Since we came back from WoT 2010 about a month ago, I’ve been wanting to post a small wrap up about it. So let’s really do it before WoT 2011 takes place 🙂
The idea of launching the WoT workshop came from discussion with our Professor Friedemann Mattern and Erik Wilde from UC Berkeley. The main goal of the event was to bring together researchers interested in the Web of Things concepts and bootstrap a scientific community on the topic.
We got a total of 28 papers and 5 demo papers, not bad for a first edition! Our very supportive Program Committee helped us to select 12 papers (about 40% acceptance rate).
We wanted the workshop to be international and thus were glad that the submitted papers came from 15 countries as shown below.
Your browser does not support iframes.
During WoT 2010
The workshop was held at Percom 2010 and attracted about 40 totally motivated people. An number of people also came from the world of industrial research (such as the Sun Lab guys, presenting their great Sensor.Network.
Most of the participants where coming from the Ubicomp/Pervasive world and just two came from the “Web” world.
As one of our goals was to bring the two communities together we definitely see that there is room for improvement on that point (any suggestion? please comment!).
The topics where quite diverse but all discussions really focused on a “Web of Things” being either built using WS-* Webservice (the DPWS folk was well represented) or using REST. The discussions between the two communities were quite constructive and very far from those REST vs WS-* wars.
The workshop definitely did not only focus on those topics but rather started from there and discussed what was missing in those architectures and principles to fully apply them to things. The word cloud below tries to encapsulate the keywords of the presentations and discussions.
As you can see, lot’s of discussions were rotating around missing key features of the current architectures for things. In particular people talked about semantics and discovery of things. Several approaches where proposed. On the one hand-side the WS-* folks presented how DPWS had service discovery mechanisms directly at hand. The REST people explained how microformats (btw, we currently run a little study of Microformats for things to see how Google will register them!) and more generally the semantic Web could push discovery beyond the “discovery by browsing” paradigm of REST for more complex use cases. Sharing through social networks, concentrators such as Pachube or Sensor.Network or the use of a location infrastructure reflected in URLs were also mentioned as a means to better discover relevant smart objects.

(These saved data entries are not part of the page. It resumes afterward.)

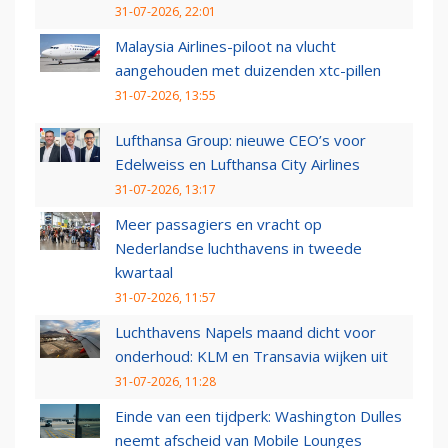
31-07-2026, 22:01
Malaysia Airlines-piloot na vlucht
aangehouden met duizenden xtc-pillen
31-07-2026, 13:55
Lufthansa Group: nieuwe CEO’s voor
Edelweiss en Lufthansa City Airlines
31-07-2026, 13:17
Meer passagiers en vracht op
Nederlandse luchthavens in tweede
kwartaal
31-07-2026, 11:57
Luchthavens Napels maand dicht voor
onderhoud: KLM en Transavia wijken uit
31-07-2026, 11:28
Einde van een tijdperk: Washington Dulles
neemt afscheid van Mobile Lounges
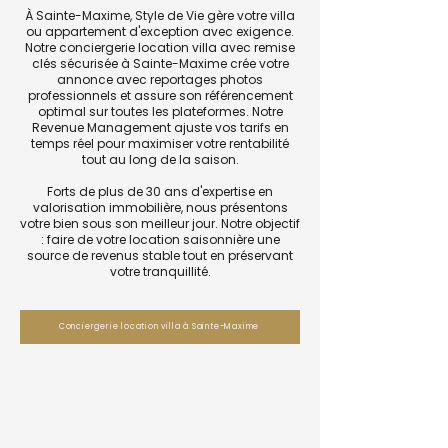
À Sainte-Maxime, Style de Vie gère votre villa
ou appartement d'exception avec exigence.
Notre conciergerie location villa avec remise
clés sécurisée à Sainte-Maxime crée votre
annonce avec reportages photos
professionnels et assure son référencement
optimal sur toutes les plateformes. Notre
Revenue Management ajuste vos tarifs en
temps réel pour maximiser votre rentabilité
tout au long de la saison.
Forts de plus de 30 ans d'expertise en
valorisation immobilière, nous présentons
votre bien sous son meilleur jour. Notre objectif
: faire de votre location saisonnière une
source de revenus stable tout en préservant
votre tranquillité.
Conciergerie location villa à Sainte-Maxime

The real-time Web was also a hot topic. Thinking about how event-driven protocols could be built and reused (e.g. Twitter, Pubsubhubbub) on the Web to better fit the needs of sensor networks applications.
More network related topics where discussed such as how to solve the mobility of smart objects and the fact that they often connect behind firewalls. Solutions like using reverse HTTP and Yaler where presented. Still in these topics, a number of paper dealt with evaluations of the proposed protocols and architectures (e.g. DPWS, REST, ontologies, etc.) for things. IPv6lowpan also gained momentum during the workshop as a (soon) viable solution to get rid of the Web of Things software gateways bridging non-IP networks with IP networks.

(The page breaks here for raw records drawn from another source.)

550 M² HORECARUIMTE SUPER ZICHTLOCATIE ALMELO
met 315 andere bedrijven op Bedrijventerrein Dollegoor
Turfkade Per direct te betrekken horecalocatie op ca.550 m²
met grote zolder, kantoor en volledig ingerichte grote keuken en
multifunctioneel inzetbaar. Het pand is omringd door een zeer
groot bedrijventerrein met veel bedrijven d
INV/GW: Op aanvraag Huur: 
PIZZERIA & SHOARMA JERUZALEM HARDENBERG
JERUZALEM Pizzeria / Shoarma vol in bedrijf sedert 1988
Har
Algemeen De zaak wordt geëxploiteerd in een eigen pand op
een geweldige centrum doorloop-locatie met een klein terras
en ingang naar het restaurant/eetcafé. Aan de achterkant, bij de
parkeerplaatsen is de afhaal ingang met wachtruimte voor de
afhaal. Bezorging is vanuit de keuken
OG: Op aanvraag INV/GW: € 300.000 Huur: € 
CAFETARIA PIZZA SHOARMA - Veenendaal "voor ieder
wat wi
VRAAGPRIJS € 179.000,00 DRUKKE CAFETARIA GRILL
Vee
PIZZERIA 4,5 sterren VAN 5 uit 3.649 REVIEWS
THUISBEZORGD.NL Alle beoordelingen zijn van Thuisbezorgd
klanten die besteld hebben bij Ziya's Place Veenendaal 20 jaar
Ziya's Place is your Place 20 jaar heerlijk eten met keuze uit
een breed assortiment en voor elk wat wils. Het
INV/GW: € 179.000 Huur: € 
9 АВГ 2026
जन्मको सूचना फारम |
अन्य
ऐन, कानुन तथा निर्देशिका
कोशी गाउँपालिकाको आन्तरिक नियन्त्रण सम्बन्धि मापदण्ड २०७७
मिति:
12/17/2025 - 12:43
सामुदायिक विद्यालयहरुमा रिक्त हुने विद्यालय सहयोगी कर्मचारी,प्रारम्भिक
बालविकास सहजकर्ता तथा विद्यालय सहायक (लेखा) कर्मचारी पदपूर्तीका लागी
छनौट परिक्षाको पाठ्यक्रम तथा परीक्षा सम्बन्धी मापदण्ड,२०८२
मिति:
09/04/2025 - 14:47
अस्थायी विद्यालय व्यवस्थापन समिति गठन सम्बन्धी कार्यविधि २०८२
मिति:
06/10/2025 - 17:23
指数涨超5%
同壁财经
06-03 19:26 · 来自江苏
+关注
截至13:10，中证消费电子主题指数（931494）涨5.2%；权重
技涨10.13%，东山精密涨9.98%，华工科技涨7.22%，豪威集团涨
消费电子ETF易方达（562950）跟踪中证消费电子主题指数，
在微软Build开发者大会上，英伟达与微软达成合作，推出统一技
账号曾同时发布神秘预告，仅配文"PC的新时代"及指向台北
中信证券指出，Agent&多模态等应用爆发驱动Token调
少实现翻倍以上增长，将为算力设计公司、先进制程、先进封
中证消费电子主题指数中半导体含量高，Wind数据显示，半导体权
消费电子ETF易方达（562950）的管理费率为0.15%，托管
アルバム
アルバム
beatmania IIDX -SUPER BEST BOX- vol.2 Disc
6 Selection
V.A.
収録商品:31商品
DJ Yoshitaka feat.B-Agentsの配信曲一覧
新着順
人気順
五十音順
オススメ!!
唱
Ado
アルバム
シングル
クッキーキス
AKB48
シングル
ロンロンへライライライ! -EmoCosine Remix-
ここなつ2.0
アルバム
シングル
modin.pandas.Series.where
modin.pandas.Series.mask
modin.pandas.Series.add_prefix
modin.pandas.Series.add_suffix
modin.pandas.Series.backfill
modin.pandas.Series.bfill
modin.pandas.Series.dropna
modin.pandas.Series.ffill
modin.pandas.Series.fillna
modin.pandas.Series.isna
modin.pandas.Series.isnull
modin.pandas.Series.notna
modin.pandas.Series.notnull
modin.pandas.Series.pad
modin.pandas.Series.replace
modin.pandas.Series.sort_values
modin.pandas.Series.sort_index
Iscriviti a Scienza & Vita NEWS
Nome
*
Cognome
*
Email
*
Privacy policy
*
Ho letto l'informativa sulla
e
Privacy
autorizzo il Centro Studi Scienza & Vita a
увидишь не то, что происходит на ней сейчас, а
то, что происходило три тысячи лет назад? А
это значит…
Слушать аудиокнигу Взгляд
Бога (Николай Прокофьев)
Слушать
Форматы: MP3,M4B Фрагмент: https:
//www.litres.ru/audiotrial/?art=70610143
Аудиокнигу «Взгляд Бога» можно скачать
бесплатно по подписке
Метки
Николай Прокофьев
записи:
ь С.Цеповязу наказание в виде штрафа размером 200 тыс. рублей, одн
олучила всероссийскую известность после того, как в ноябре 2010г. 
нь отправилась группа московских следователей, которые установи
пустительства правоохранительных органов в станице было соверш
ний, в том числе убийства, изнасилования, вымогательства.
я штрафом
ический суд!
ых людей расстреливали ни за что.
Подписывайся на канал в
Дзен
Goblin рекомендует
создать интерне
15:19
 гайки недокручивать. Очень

Finally, novel architectures and integration patterns (based on REST or on custom middleware such as SWE) were proposed to create an organized and composable Web of Things.
You’ll find all the papers and most of the presentations on the workshop official Webpage have a look at them, it is definitely part of the material that will influence the future Web of Things!

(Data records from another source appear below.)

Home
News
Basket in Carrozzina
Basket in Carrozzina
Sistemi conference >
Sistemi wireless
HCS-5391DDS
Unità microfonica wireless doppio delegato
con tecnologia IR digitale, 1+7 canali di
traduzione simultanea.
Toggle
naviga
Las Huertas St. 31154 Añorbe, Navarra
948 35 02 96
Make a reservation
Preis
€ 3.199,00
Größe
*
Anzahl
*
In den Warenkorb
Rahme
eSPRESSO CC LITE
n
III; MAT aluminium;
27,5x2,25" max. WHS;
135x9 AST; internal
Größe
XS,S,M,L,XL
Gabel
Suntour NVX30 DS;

Overall, WoT 2010 was a success, thanks to all the people who participated and made it valuable! Obviously I’m not the most objective person to say that but according to the feedback we got, people definitely enjoyed it and look forward to the next edition. Perhaps the only downside of this first edition was the lack of Web people… we can certainly improve that!
Speaking of which I wanted to get your feedback:
Where (@ what conference?) should WoT 2011 take place? (should it take place?)
Who should drive it?
When should we plan it for?
How do we get more Web people on board?